§ **ASSIGNMENT**:
Write out the data word for word and drop any picture you find.

(Saved entries)

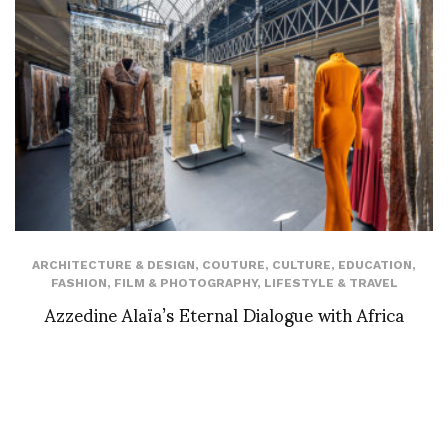
ARCHITECTURE & DESIGN
,
COUTURE
,
CULTURE
,
EDUCATION
,
FASHION
,
FILM & PHOTOGRAPHY
,
LIFESTYLE & TRAVEL
Azzedine Alaïa’s Eternal Dialogue with Africa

§ **ANSWER FOR THE TASK**:
ARCHITECTURE & DESIGN
,
COUTURE
,
CULTURE
,
EDUCATION
,
FASHION
,
FILM & PHOTOGRAPHY
,
LIFESTYLE & TRAVEL
Azzedine Alaïa’s Eternal Dialogue with Africa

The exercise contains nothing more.